Take for example this part of the speech:
The United States of America has helped underwrite global security for more than six decades with the blood of our citizens and the strength of our arms. The service and sacrifice of our men and women in uniform has promoted peace and prosperity from Germany to Korea, and enabled democracy to take hold in places like the Balkans. We have borne this burden not because we seek to impose our will. We have done so out of enlightened self-interest — because we seek a better future for our children and grandchildren, and we believe that their lives will be better if others’ children and grandchildren can live in freedom and prosperity.
In a recent article, I wrote the following in regards to Arab perceptions of us and I think it’s relevant here:
Too many Arabs and Muslims hold the inverse of America’s opinion of itself: It is not a force for good, or even a burdened, yet flawed, protector of the international system, but rather an actor that has worked, in remarkably consistent fashion, to suppress and subjugate the people of the region.

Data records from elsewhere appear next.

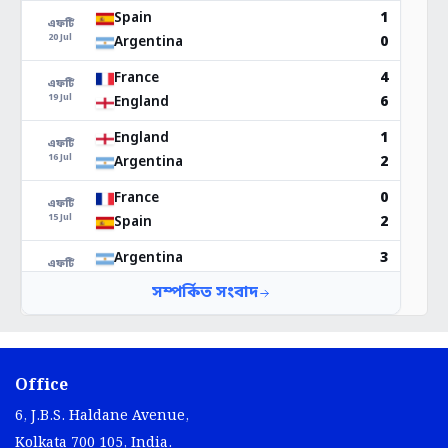
Office
6, J.B.S. Haldane Avenue,
Kolkata 700 105, India.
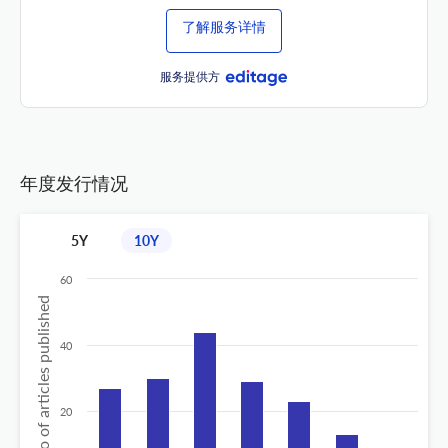
了解服务详情
服务提供方
年度发行情况
5Y
10Y
60
No of articles published
40
20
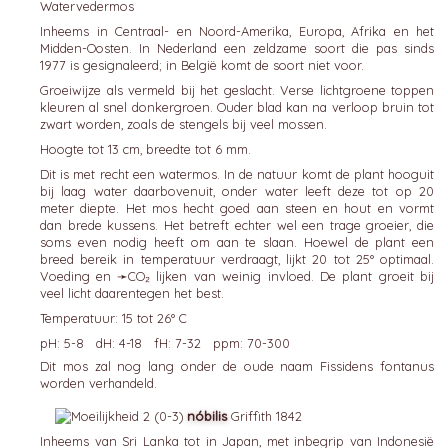
Watervedermos
Inheems in Centraal- en Noord-Amerika, Europa, Afrika en het
Midden-Oosten. In Nederland een zeldzame soort die pas sinds
1977 is gesignaleerd; in België komt de soort niet voor.
Groeiwijze als vermeld bij het geslacht. Verse lichtgroene toppen
kleuren al snel donkergroen. Ouder blad kan na verloop bruin tot
zwart worden, zoals de stengels bij veel mossen.
Hoogte tot 13 cm, breedte tot 6 mm.
Dit is met recht een watermos. In de natuur komt de plant hooguit
bij laag water daarbovenuit, onder water leeft deze tot op 20
meter diepte. Het mos hecht goed aan steen en hout en vormt
dan brede kussens. Het betreft echter wel een trage groeier, die
soms even nodig heeft om aan te slaan. Hoewel de plant een
breed bereik in temperatuur verdraagt, lijkt 20 tot 25° optimaal.
Voeding en ➛
CO₂
lijken van weinig invloed. De plant groeit bij
veel licht daarentegen het best.
Temperatuur: 15 tot 26° C
pH: 5-8 dH: 4-18 fH: 7-32 ppm: 70-300
Dit mos zal nog lang onder de oude naam Fissidens fontanus
worden verhandeld.
nóbilis
Griffith 1842
Inheems van Sri Lanka tot in Japan, met inbegrip van Indonesië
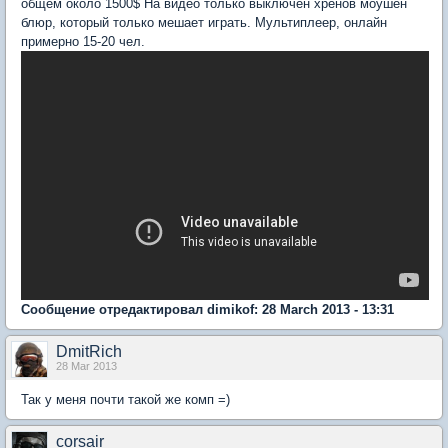
общем около 1500$ На видео только выключен хренов моушен
блюр, который только мешает играть. Мультиплеер, онлайн
примерно 15-20 чел.
Сообщение отредактировал dimikof: 28 March 2013 - 13:31
DmitRich
28 Mar 2013
Так у меня почти такой же комп =)
corsair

Are Arabs and Muslims – or to a lesser extent Latin Americans and Europeans – justified in thinking this? It doesn’t matter. This is what they think. For them, that is the reality. So when Obama says something like “no matter how callously defined, neither America’s interests – nor the world’s – are served by the denial of human aspirations,” I like it and I want to hear more of it. It actually reminds me of Bush’s early 2005 speeches, and I mean that as a compliment, because they were great speeches (at least in written form) that promised a move away from our longstanding policy of unquestioning support for Arab dictators.
But Bush’s rhetoric introduced a cognitive dissonance that became so blatant that the whole edifice crumbled. I’m all for soaring rhetoric on human rights and democracy, and fashioning a more just international system, but only if we’re willing to back it up with real policy changes on the ground. And clearly we’re not. There were quite a few lines in Obama’s Nobel speech about standing by those who fight for freedom, and the importance of human rights, but Obama’s Mid-east policy (after the almost pitch-perfect Cairo speech) has downgraded democracy on the list of priorities – and as others have argued, this de-prioritization of democracy has extended to other regions. For me, in listening to the Nobel speech, the dissonance was similarly striking and I imagine a lot of non-Americans were reading certain parts of the speech and wondering if the America Obama was speaking about bore any resemblance to the reality as they – not we – understand it.